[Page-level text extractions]
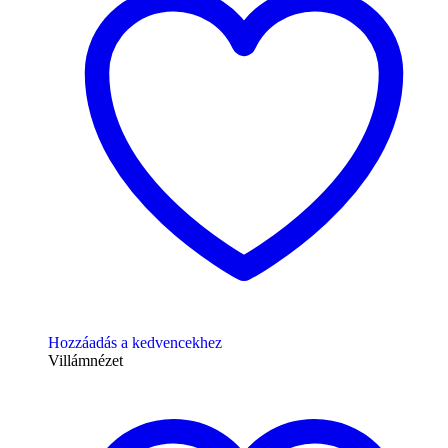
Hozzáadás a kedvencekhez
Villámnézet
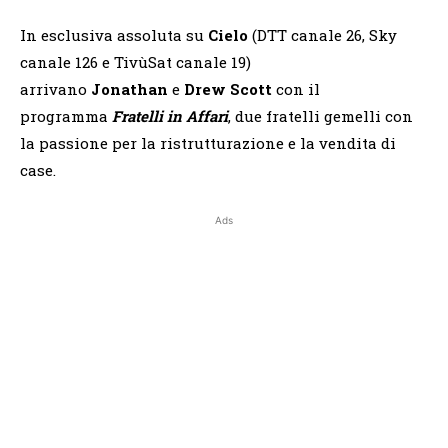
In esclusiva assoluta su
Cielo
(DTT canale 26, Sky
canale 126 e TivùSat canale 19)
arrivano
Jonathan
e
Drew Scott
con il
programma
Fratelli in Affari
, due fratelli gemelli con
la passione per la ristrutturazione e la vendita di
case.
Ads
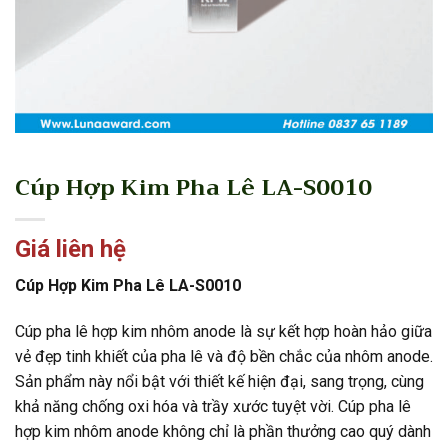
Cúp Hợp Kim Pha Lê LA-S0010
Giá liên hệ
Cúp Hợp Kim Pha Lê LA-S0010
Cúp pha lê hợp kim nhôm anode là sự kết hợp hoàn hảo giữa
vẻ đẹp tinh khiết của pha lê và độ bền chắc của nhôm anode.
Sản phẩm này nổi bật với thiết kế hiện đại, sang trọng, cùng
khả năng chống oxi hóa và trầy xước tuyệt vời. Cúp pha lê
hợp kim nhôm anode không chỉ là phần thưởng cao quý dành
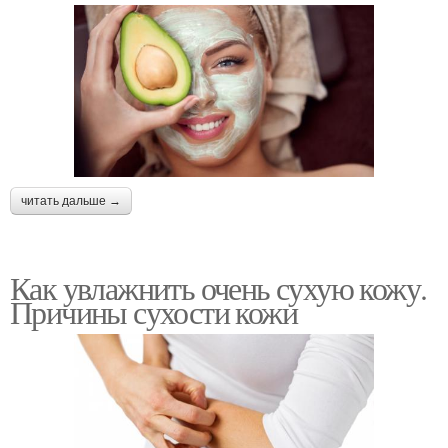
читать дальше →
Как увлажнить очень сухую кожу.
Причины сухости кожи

■ Your instructions
Set down nothing but the lines from the one containing "(DTT canale 26, Sky" to the final line above, both included, with every picture left out.

■ Worked solution
(DTT canale 26, Sky
canale 126 e TivùSat canale 19)
arrivano
Jonathan
e
Drew Scott
con il
programma
Fratelli in Affari
, due fratelli gemelli con
la passione per la ristrutturazione e la vendita di
case.
Ads
Cúp Hợp Kim Pha Lê LA-S0010
Giá liên hệ
Cúp Hợp Kim Pha Lê LA-S0010
Cúp pha lê hợp kim nhôm anode là sự kết hợp hoàn hảo giữa
vẻ đẹp tinh khiết của pha lê và độ bền chắc của nhôm anode.
Sản phẩm này nổi bật với thiết kế hiện đại, sang trọng, cùng
khả năng chống oxi hóa và trầy xước tuyệt vời. Cúp pha lê
hợp kim nhôm anode không chỉ là phần thưởng cao quý dành
читать дальше →
Как увлажнить очень сухую кожу.
Причины сухости кожи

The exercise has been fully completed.